红酒女孩

我也不知道我在写什么
搞搞all凯/凯我
很糊√

#凯我# 小短文《桃花神仙(上)》

桃花神仙(上)

*古代凯我向 请勿上升真人

PS:今晚演员的诞生我看预告一直以为他是皇帝然后发现是太子……QAQ我错了我是蠢蟹。虽然一如既往的渣文笔而且超短但是写的时候一边想着俊凯小朋友的造型一边写真的超级心动啊啊啊,还请大家笑纳了唔。


“新帝还是皇太子时,身边的妃妾不多,如今登基已一年余了,自然要选些秀女充实后宫。”额娘在首饰盒里翻着,饰品发出清脆的碰撞声,她挑了许久,才拿起一枝翠绿的发簪。上头镶着细碎的宝石,倒是很简单。

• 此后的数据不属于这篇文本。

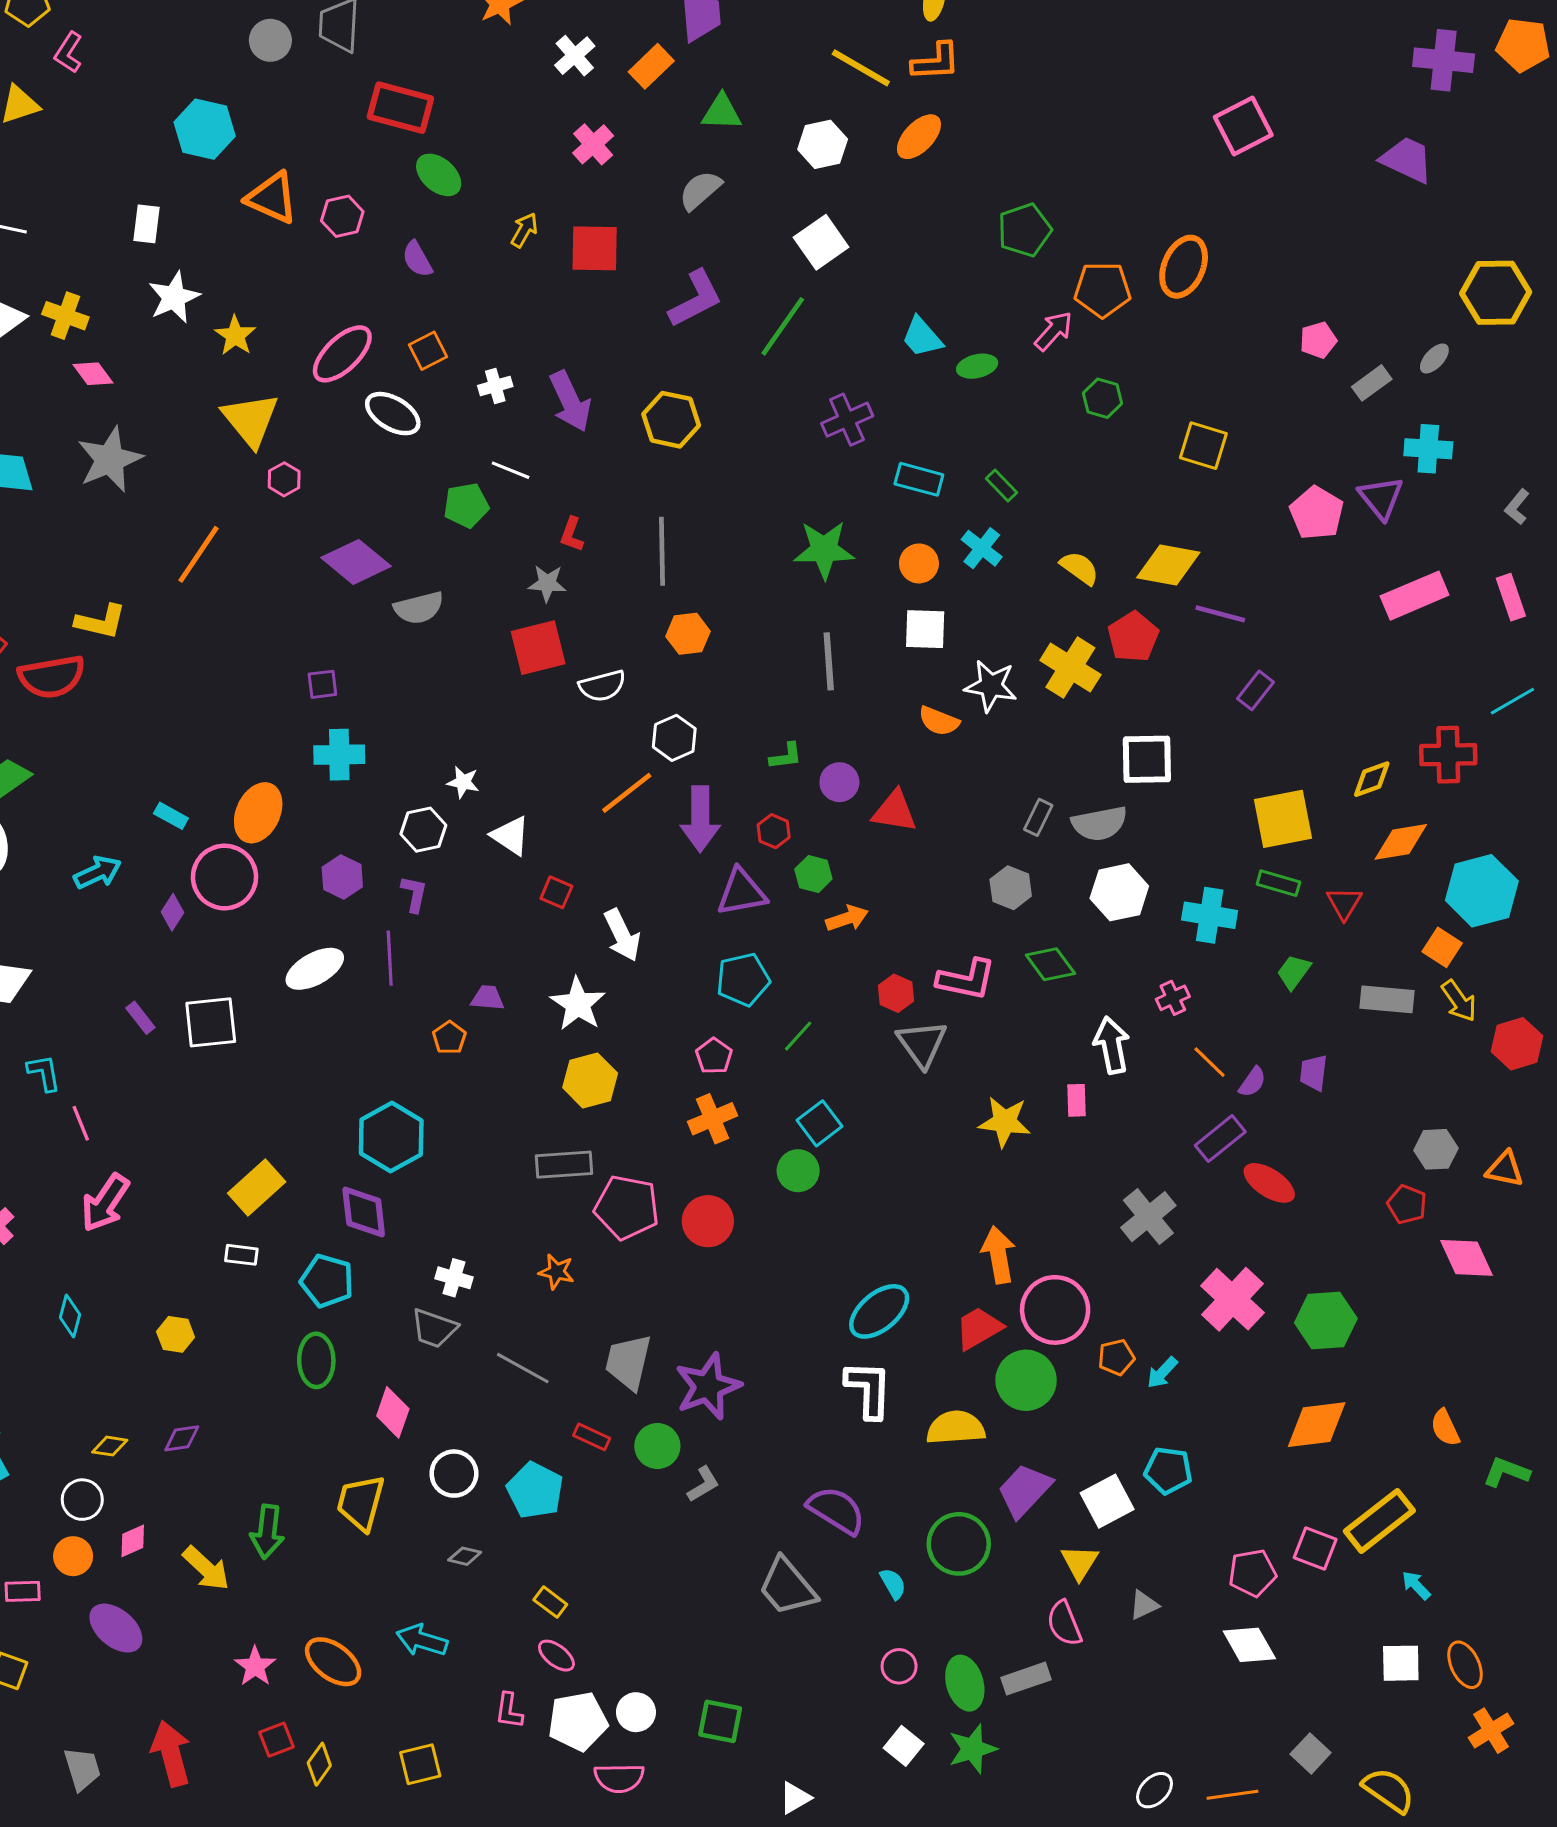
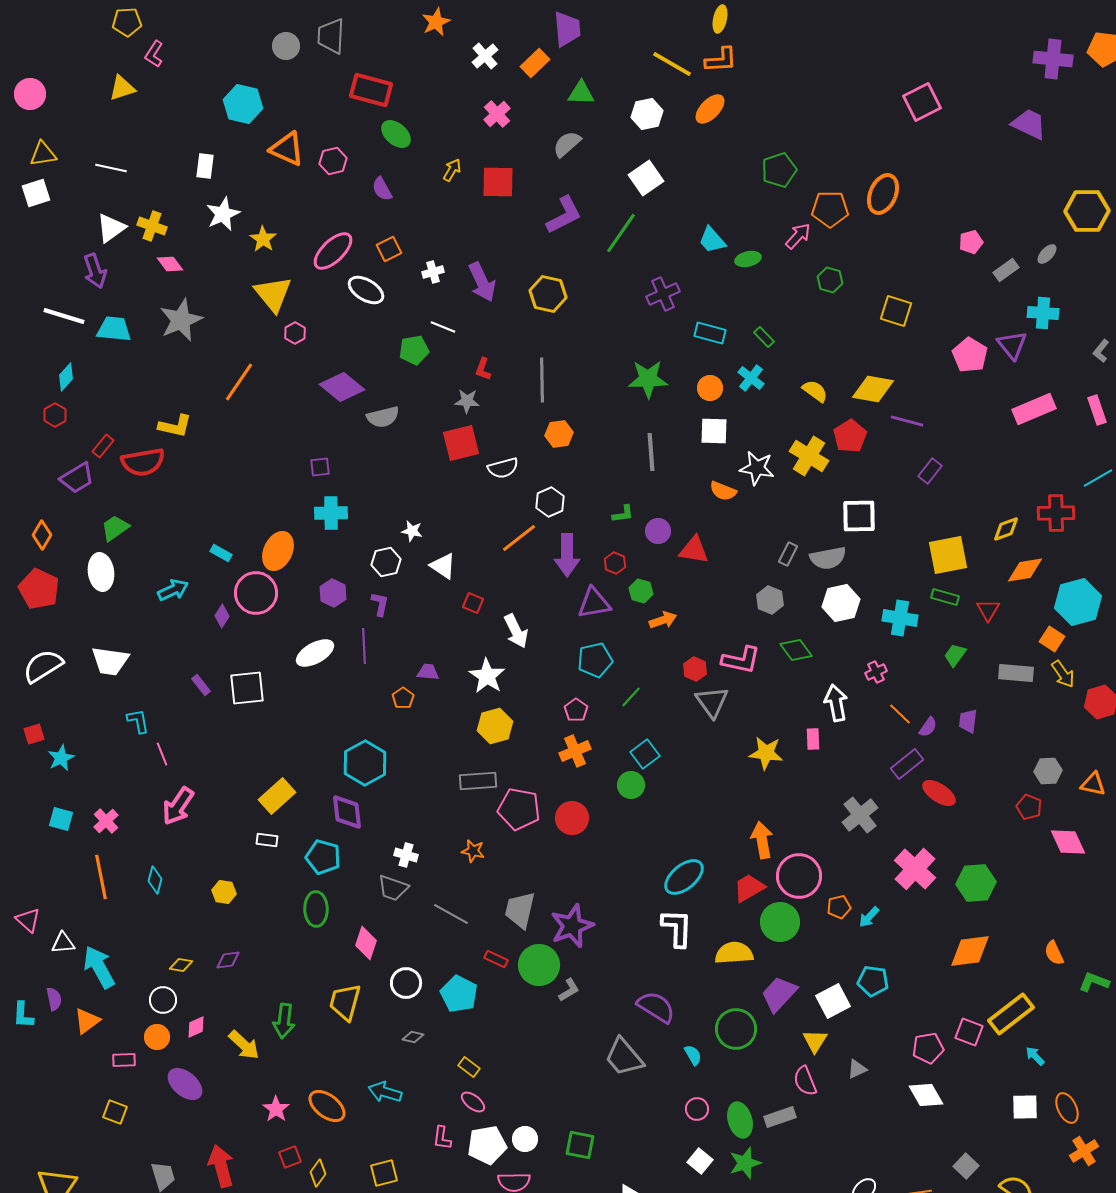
green circle: (657, 1446) -> (539, 965), size x1.4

我的首饰太多,相干与不相干的人送的,加之我平日自己上街胡买的,倒是占了库房不少地方,没法件件都记得,至少对眼前这支,我是没什么印象。额娘亲自为我戴上,才将我从沉香木的椅子上扶起来,我的耳环轻轻晃了一下,敲打在我耳边,铜镜中映出我桃红色的衣裳,全身上下,也就这件衣裳是我自己挑的。

她连同那些嬷嬷将我前前后后、一丝不苟地打量了一番,又挑剔我的胭脂是不是不够浓,发髻是不是太素净。

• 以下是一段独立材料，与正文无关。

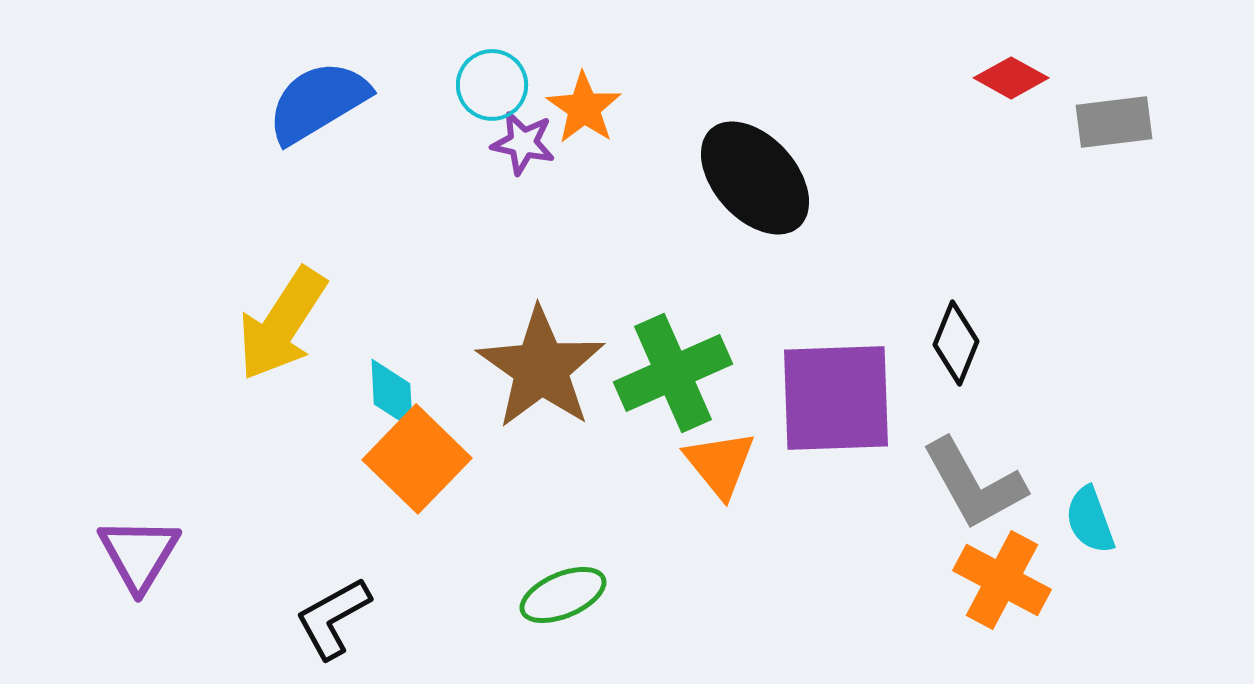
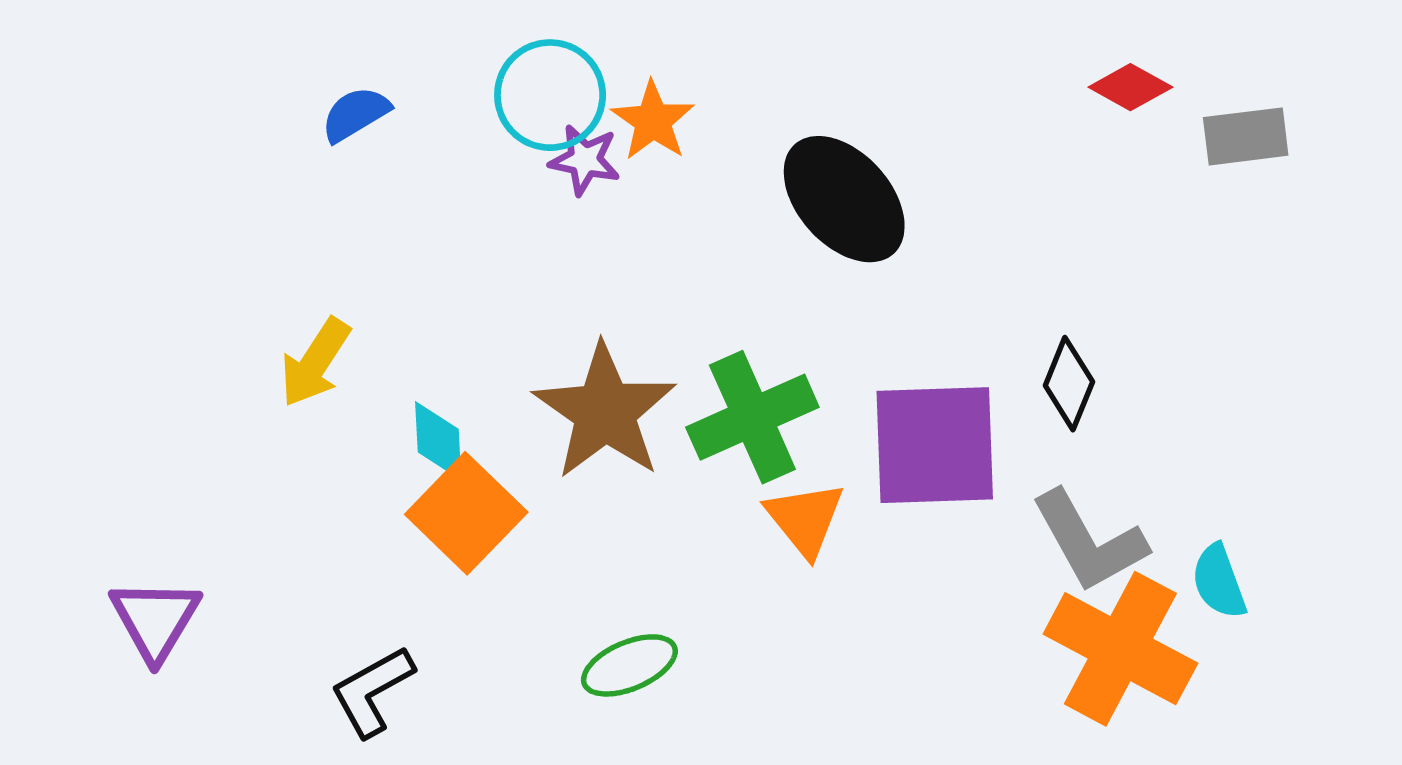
cyan circle: (492, 85) -> (550, 95), size x1.4
blue semicircle: (318, 102) -> (355, 114), size x0.6
yellow arrow: (282, 324) -> (315, 362), size x0.7
orange cross: (1002, 580) -> (1120, 649), size x1.4

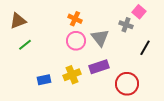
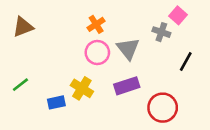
orange cross: (75, 19) -> (96, 24), turned 32
green line: (25, 45) -> (20, 85), moved
yellow cross: (72, 75) -> (82, 88), moved, turned -36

“额娘,”我很少这般捏揉做作地打扮,已有些不耐烦了。“就这样吧,大不了,选不上就选不上。”

“诶!”她与我急了,抓起我的手。“怎能随你心意?这次若是能进宫,咱家也就光耀了——好落儿,你只当听娘一句,就当去紫禁城玩玩。”

我将手抽了回来,别过脸去。

“一入宫门深似海,到时候我只与千千万万个女人在那又冰又冷的紫禁城里老死一生,究竟有什么好?”

额娘沉默了一会儿,又来牵我,把我带到门前,叫我看院子里那棵桃树。

“落儿,你最爱读唐寅的《桃花庵歌》,所以在院子里种了这棵桃树。你在这树下作诗作画,赞这棵树美似天上的神仙树。你可知宫中有许多棵更美的桃树?圣上与你年纪相仿,额娘前去拜见过一次,是个极风流倜傥的少年郎。即便是普通人家的公子,那提亲的门槛也是要给踏破的。要是真选上了,不也是一桩美事吗?”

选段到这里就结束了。